I wrote about one Dr.Rama Shastry in my previous post about a Chess board. Whenever I went to him to play Chess, my attention used to get attracted towards a lamp he had fixed at the edge of his vintage desk that had 1000 draws [exaggerating]. It was a simple lamp with a bulb holder, which was also the clip, something like what we see on writing clipboards. The shade was adjustable to any angle and without the bulb it was a separate unit. I found it very very interesting. It used the curvature of the spherical bulb for tilting to any desired angle as work was done on a desk. It was a fantastic little lamp that tickled my ingenuity!
I wanted to make one like it for my study table too! There was a corner shelf fixed to the wall above my study desk and the location suited for using it. The advantage of this lamp was that it asked no space on the desk as table lamps do, but all it wants is something to cling on!
Dr.Shastry's model was an old factory-manufactured unit and I needed something similar. So I picked up a clip from a clipboard that was discarded. Removed the two rivets from the old board, fixed the clip to another customized piece of hardboard. Then, I fixed an old brass bulb holder to it with small nuts and bolts and a hole for the wire to pass through.

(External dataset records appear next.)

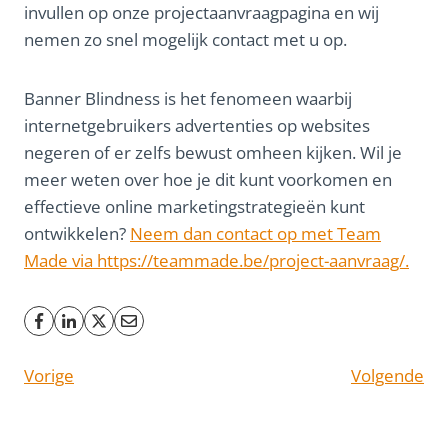
invullen op onze projectaanvraagpagina en wij
nemen zo snel mogelijk contact met u op.
Banner Blindness is het fenomeen waarbij
internetgebruikers advertenties op websites
negeren of er zelfs bewust omheen kijken. Wil je
meer weten over hoe je dit kunt voorkomen en
effectieve online marketingstrategieën kunt
ontwikkelen?
Neem dan contact op met Team
Made via https://teammade.be/project-aanvraag/.
Vorige
Volgende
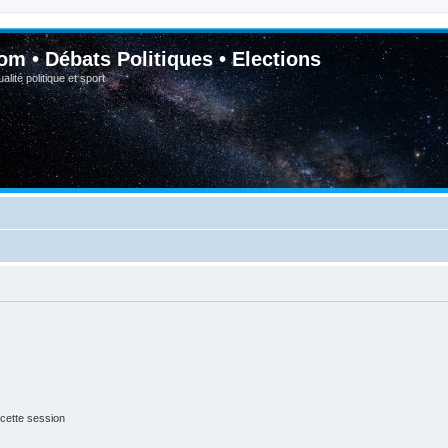
om • Débats Politiques • Elections
lité politique et sport
cette session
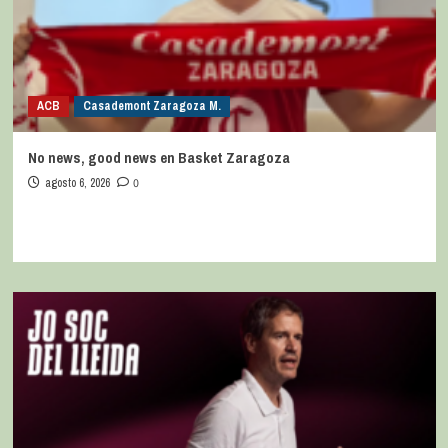
ACB
Casademont Zaragoza M.
No news, good news en Basket Zaragoza
agosto 6, 2026
0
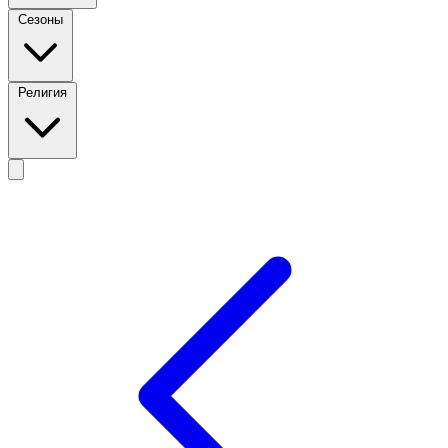
Сезоны
Религия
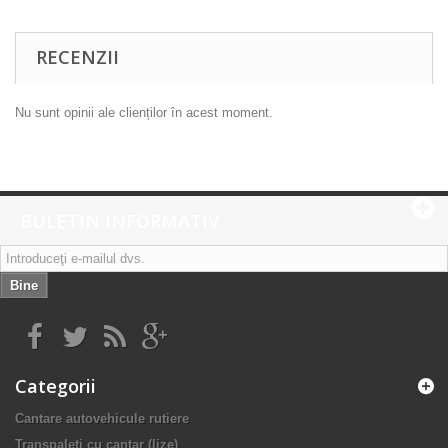
RECENZII
Nu sunt opinii ale clienților în acest moment.
BULETIN INFORMATIV
Bine
Categorii
Cantare autovehicule rutiere
Transpaleti cu cantar (lize)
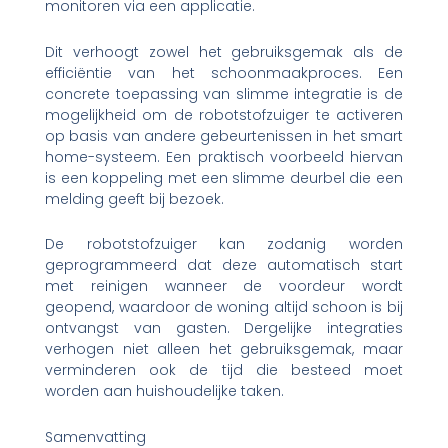
monitoren via een applicatie.
Dit verhoogt zowel het gebruiksgemak als de
efficiëntie van het schoonmaakproces. Een
concrete toepassing van slimme integratie is de
mogelijkheid om de robotstofzuiger te activeren
op basis van andere gebeurtenissen in het smart
home-systeem. Een praktisch voorbeeld hiervan
is een koppeling met een slimme deurbel die een
melding geeft bij bezoek.
De robotstofzuiger kan zodanig worden
geprogrammeerd dat deze automatisch start
met reinigen wanneer de voordeur wordt
geopend, waardoor de woning altijd schoon is bij
ontvangst van gasten. Dergelijke integraties
verhogen niet alleen het gebruiksgemak, maar
verminderen ook de tijd die besteed moet
worden aan huishoudelijke taken.
Samenvatting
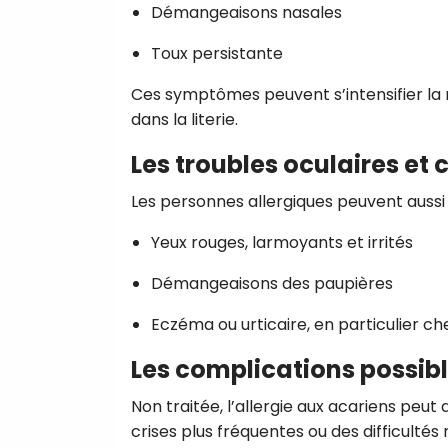
Démangeaisons nasales
Toux persistante
Ces symptômes peuvent s’intensifier la n
dans la literie.
Les troubles oculaires et
Les personnes allergiques peuvent aussi s
Yeux rouges, larmoyants et irrités
Démangeaisons des paupières
Eczéma ou urticaire, en particulier ch
Les complications possib
Non traitée, l’allergie aux acariens pe
crises plus fréquentes ou des difficultés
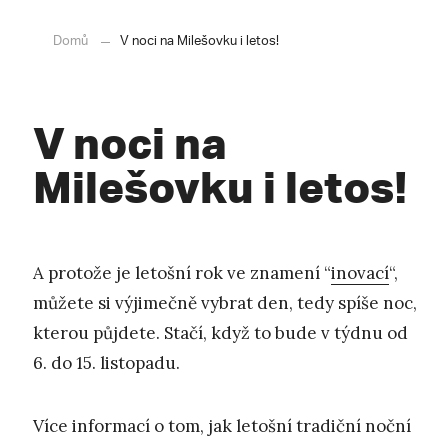
Domů
V noci na Milešovku i letos!
V noci na
Milešovku i letos!
A protože je letošní rok ve znamení “
inovací
“,
můžete si výjimečně vybrat den, tedy spíše noc,
kterou půjdete. Stačí, když to bude v týdnu od
6. do 15. listopadu.
Více informací o tom, jak letošní tradiční noční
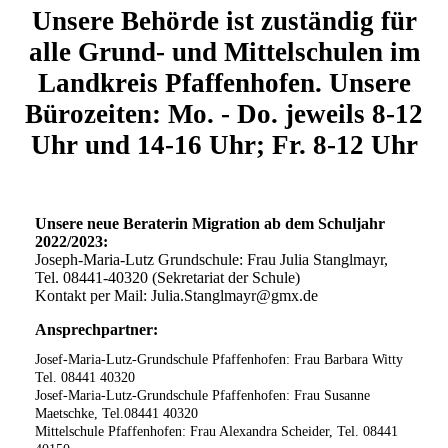
Unsere Behörde ist zuständig für
alle Grund- und Mittelschulen im
Landkreis Pfaffenhofen. Unsere
Bürozeiten: Mo. - Do. jeweils 8-12
Uhr und 14-16 Uhr; Fr. 8-12 Uhr
Unsere neue Beraterin Migration ab dem Schuljahr
2022/2023:
Joseph-Maria-Lutz Grundschule: Frau Julia Stanglmayr,
Tel. 08441-40320 (Sekretariat der Schule)
Kontakt per Mail: Julia.Stanglmayr@gmx.de
Ansprechpartner:
Josef-Maria-Lutz-Grundschule Pfaffenhofen: Frau Barbara Witty
Tel. 08441 40320
Josef-Maria-Lutz-Grundschule Pfaffenhofen: Frau Susanne
Maetschke, Tel.08441 40320
Mittelschule Pfaffenhofen: Frau Alexandra Scheider, Tel. 08441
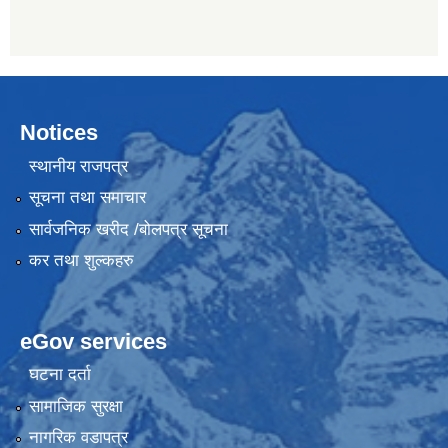
Notices
स्थानीय राजपत्र
सूचना तथा समाचार
सार्वजनिक खरीद /बोलपत्र सूचना
कर तथा शुल्कहरु
eGov services
घटना दर्ता
सामाजिक सुरक्षा
नागरिक वडापत्र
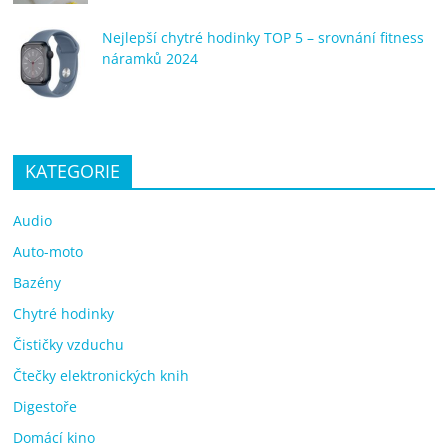
Nejlepší chytré hodinky TOP 5 – srovnání fitness
náramků 2024
KATEGORIE
Audio
Auto-moto
Bazény
Chytré hodinky
Čističky vzduchu
Čtečky elektronických knih
Digestoře
Domácí kino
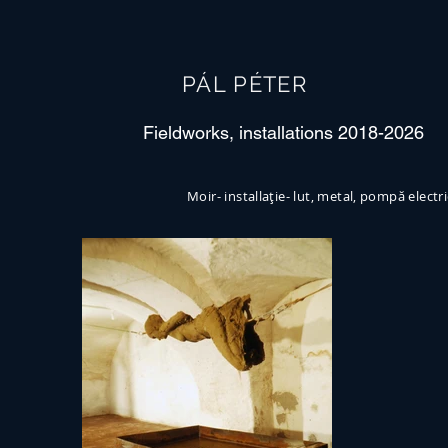
PÁL PÉTER
Fieldworks, installations 2018-2026
Moir- installație- lut, metal, pompă electr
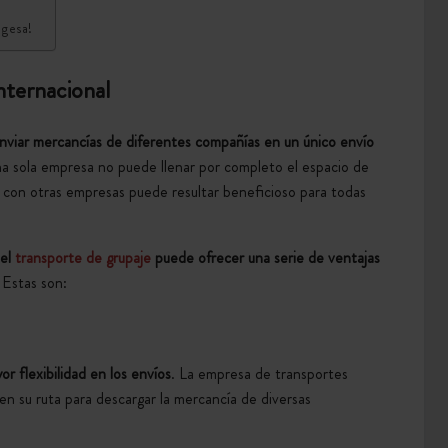
nsgesa!
internacional
nviar mercancías de diferentes compañías en un único envío
a sola empresa no puede llenar por completo el espacio de
con otras empresas puede resultar beneficioso para todas
 el
transporte de grupaje
puede ofrecer una serie de ventajas
 Estas son:
or flexibilidad en los envíos
. La empresa de transportes
en su ruta para descargar la mercancía de diversas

This became my favourite lamp for many years until I found that it was no longer required for the desk. I made a hole in the hardboard and hung it above the sewing machine for additional lighting. It is still in use, 36 years on. In the above picture, I have made a shade out of a discarded aluminum rectangular bowl. This was the second such shade.
Let me tell how I had made the first one. There was an old ceramic coated bowl lying in the attic/store room along with other junk. I thought this was the most suitable one, even if I made a hole and damaged it. The spring-clip fixed to it will cling on the bulb and the round shape of the bulb will make it tilt to any direction and the spring tension will make it stay there. That is the beauty of this design! The shade must not be too heavy otherwise, it will tilt down by its weight. That was the right weight too.
I made the spring from a damaged bicycle wheel spoke I had in my tool section. I made an 'eye' to fix it with a nut to the bowl on the inside. Ordinary metal wires will not suit for springs.
This was one of my many enjoyable little projects that is serving me well even today.